Task statement: Your answer should be the lines below from the one holding "屈曲约束支撑价格 (771, 1309)" through the one holding "Deny all cookies (1028, 2011)", copied exactly and with nothing else.

Supplied records:
=== Begin Enclosure ===
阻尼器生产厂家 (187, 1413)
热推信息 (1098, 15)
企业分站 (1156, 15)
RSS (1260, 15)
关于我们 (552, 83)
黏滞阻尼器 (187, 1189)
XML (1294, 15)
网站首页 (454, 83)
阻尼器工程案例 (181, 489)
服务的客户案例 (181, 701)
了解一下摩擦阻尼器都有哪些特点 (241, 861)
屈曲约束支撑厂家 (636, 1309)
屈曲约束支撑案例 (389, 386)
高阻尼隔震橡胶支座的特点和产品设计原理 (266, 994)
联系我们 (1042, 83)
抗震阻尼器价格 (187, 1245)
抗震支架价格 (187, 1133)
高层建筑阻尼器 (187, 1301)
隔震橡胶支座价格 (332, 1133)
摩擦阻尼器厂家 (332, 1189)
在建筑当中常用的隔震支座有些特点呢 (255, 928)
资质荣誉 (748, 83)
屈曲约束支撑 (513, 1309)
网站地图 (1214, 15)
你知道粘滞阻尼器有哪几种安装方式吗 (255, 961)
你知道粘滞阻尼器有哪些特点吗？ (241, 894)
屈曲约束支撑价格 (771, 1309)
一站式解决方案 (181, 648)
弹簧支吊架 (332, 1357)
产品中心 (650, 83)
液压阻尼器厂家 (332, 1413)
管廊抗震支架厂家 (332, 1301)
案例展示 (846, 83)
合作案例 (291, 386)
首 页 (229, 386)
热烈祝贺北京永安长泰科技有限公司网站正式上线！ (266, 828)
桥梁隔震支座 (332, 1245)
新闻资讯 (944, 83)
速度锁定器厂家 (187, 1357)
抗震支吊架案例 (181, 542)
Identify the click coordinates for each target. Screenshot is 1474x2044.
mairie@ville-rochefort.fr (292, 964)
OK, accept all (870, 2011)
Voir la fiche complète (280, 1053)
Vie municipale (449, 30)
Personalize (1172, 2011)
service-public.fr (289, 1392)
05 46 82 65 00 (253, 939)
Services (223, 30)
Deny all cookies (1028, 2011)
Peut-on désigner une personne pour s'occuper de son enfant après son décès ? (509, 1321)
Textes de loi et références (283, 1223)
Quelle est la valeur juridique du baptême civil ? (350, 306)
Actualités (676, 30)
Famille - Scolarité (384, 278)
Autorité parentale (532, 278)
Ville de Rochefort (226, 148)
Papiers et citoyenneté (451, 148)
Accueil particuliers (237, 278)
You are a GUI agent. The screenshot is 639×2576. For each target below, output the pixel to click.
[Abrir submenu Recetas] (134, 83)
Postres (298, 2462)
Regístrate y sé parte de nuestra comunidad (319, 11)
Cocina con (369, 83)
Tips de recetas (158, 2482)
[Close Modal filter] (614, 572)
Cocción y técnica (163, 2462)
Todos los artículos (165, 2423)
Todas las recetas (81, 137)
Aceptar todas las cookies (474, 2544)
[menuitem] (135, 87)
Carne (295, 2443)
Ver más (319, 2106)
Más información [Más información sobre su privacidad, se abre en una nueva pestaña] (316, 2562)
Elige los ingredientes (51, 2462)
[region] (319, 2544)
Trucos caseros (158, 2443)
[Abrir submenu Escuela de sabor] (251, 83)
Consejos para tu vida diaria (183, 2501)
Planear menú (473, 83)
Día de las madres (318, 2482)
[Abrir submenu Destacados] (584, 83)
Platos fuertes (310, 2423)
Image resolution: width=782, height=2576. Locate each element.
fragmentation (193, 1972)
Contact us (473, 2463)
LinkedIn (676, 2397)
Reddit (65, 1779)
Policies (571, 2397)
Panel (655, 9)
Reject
=== End Enclosure ===
The completed task:
屈曲约束支撑价格 (771, 1309)
一站式解决方案 (181, 648)
弹簧支吊架 (332, 1357)
产品中心 (650, 83)
液压阻尼器厂家 (332, 1413)
管廊抗震支架厂家 (332, 1301)
案例展示 (846, 83)
合作案例 (291, 386)
首 页 (229, 386)
热烈祝贺北京永安长泰科技有限公司网站正式上线！ (266, 828)
桥梁隔震支座 (332, 1245)
新闻资讯 (944, 83)
速度锁定器厂家 (187, 1357)
抗震支吊架案例 (181, 542)
Identify the click coordinates for each target. Screenshot is 1474x2044.
mairie@ville-rochefort.fr (292, 964)
OK, accept all (870, 2011)
Voir la fiche complète (280, 1053)
Vie municipale (449, 30)
Personalize (1172, 2011)
service-public.fr (289, 1392)
05 46 82 65 00 (253, 939)
Services (223, 30)
Deny all cookies (1028, 2011)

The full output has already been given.